EXERCISE PROMPT
What appears from the line containing "einfordert. Börsentrends und" to the end of the listing below should be copied exactly, with no other lines.

-------------------------

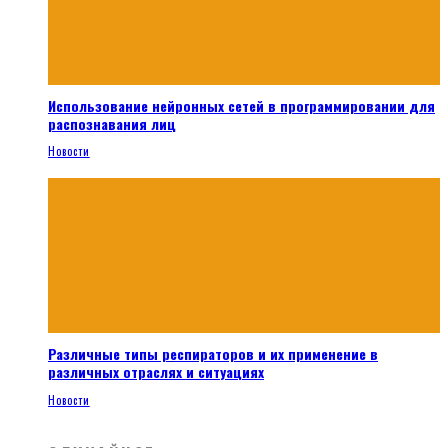
Использование нейронных сетей в программировании для
распознавания лиц
Новости
Различные типы респираторов и их применение в
различных отраслях и ситуациях
Новости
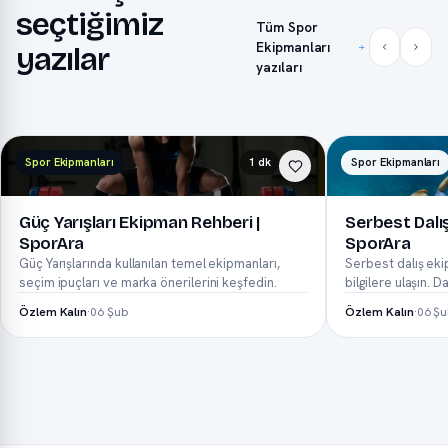
seçtiğimiz
Tüm Spor
Ekipmanları
yazılar
yazıları
Spor Ekipmanları
1 dk
Spor Ekipmanları
Güç Yarışları Ekipman Rehberi |
Serbest Dalış
SporAra
SporAra
Güç Yarışlarında kullanılan temel ekipmanları,
Serbest dalış eki
seçim ipuçları ve marka önerilerini keşfedin.
bilgilere ulaşın. D
neopren...
Özlem Kalın
·
06 Şub
Özlem Kalın
·
06 Ş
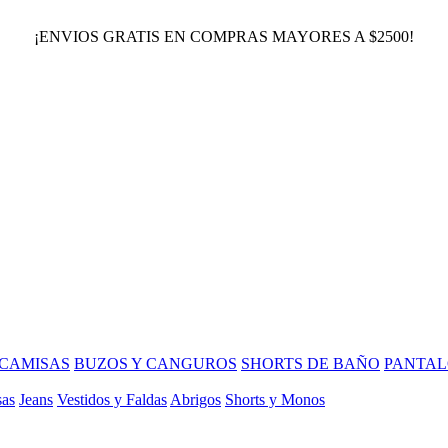
¡ENVIOS GRATIS EN COMPRAS MAYORES A $2500!
CAMISAS
BUZOS Y CANGUROS
SHORTS DE BAÑO
PANTAL
sas
Jeans
Vestidos y Faldas
Abrigos
Shorts y Monos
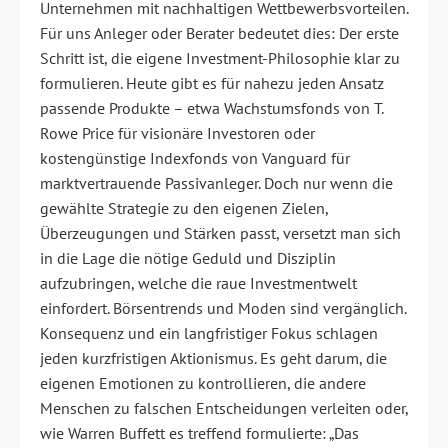
Unternehmen mit nachhaltigen Wettbewerbsvorteilen.
Für uns Anleger oder Berater bedeutet dies: Der erste
Schritt ist, die eigene Investment-Philosophie klar zu
formulieren. Heute gibt es für nahezu jeden Ansatz
passende Produkte – etwa Wachstumsfonds von T.
Rowe Price für visionäre Investoren oder
kostengünstige Indexfonds von Vanguard für
marktvertrauende Passivanleger. Doch nur wenn die
gewählte Strategie zu den eigenen Zielen,
Überzeugungen und Stärken passt, versetzt man sich
in die Lage die nötige Geduld und Disziplin
aufzubringen, welche die raue Investmentwelt
einfordert. Börsentrends und Moden sind vergänglich.
Konsequenz und ein langfristiger Fokus schlagen
jeden kurzfristigen Aktionismus. Es geht darum, die
eigenen Emotionen zu kontrollieren, die andere
Menschen zu falschen Entscheidungen verleiten oder,
wie Warren Buffett es treffend formulierte: „Das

-------------------------

EXERCISE OUTPUT
einfordert. Börsentrends und Moden sind vergänglich.
Konsequenz und ein langfristiger Fokus schlagen
jeden kurzfristigen Aktionismus. Es geht darum, die
eigenen Emotionen zu kontrollieren, die andere
Menschen zu falschen Entscheidungen verleiten oder,
wie Warren Buffett es treffend formulierte: „Das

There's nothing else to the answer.